Sensors provide our robot with data (for example, it can be GPS coordinates), and these data are noisy. Top GPS sensors have accuracy within centimeters, while cheap ones most of us use (SIRF is one of them) give us something like 10 meters accuracy. Good enough to cross the desert, but not enough to cross the canyon by a narrow bridge.
Often, though not always, sensor noise has Gaussian distribution (credits to "Kalman and Bayesian Filters in Python"):
From the chart above we can see that 68% of data sensor returns are within 1 sigma (standard deviation) from the mean, 95% of data are within 2 * sigma and so on. So if we put points our GPS sensor returns for a robot that does not move, they will form a "cloud", dense in the center, and less dense as we are further from the center. If we use 1d model (for example, coordinates of a train are 1d, as it can not leave the rails), we will get points on a line (rails), more dense close to mean.

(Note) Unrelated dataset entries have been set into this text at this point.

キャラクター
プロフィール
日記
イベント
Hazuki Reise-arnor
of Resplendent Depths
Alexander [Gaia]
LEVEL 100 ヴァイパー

One interesting property of Gaussian is that sum of two Gaussians ia a Gaussian, and multiplication of two Gaussians is a Gaussian. After some simple math that I am going to skip (see links), we can see that the result of multiplication is less wide than each of two Gaussians we multiplied... What does it mean?

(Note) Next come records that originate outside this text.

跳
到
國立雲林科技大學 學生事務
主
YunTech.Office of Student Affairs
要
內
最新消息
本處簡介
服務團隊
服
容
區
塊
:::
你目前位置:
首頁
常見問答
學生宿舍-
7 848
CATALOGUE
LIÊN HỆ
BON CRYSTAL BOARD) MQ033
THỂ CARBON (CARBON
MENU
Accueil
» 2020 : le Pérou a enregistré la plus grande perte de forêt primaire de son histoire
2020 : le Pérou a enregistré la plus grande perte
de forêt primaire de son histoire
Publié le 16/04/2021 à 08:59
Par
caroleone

From the practical point of view, it means that if we have two sensors (or two sequential measurements by one sensor), then we can get a more "compact" cloud points representing our robot's coordinates. In other words, two sensors produce coordinates with accuracy, higher, than each sensor alone.
Another way of looking at the idea of combining data from two sensors is: if one sensor provides us with an elliptic (gaussian 2d) "spot" where 95% of data are, and another sensor provides us with it spot, then most likely (which means, another, more compact Gaussian) the true value falls into intersection of these two "spots":
And as it is a Gaussian again, we can add 3rd sensor, or 3rd sequential measurement.
This was the base idea of a Kalman filter. However, it only works for linear dependencies. For example, if the sensor returns angle to a landmark, and to get coordinates, we need to use trigonometry (sin, cos), it is not linear anymore, and two Gaussians will produce something that is not Gaussian anymore:
Before:
After:
One of the ways to deal with this issue is using Unscented Kalman Filter. This is exactly what I am going to use in the sections below. A rather elegant trick is used to find points to use when calculating mean:
Unscented Kalman Filter is very easy to use - compared to alternatives. It also usually produces better results. I am going to use the library filter.py from the "Kalman and Bayesian Filters in Python" mentioned above.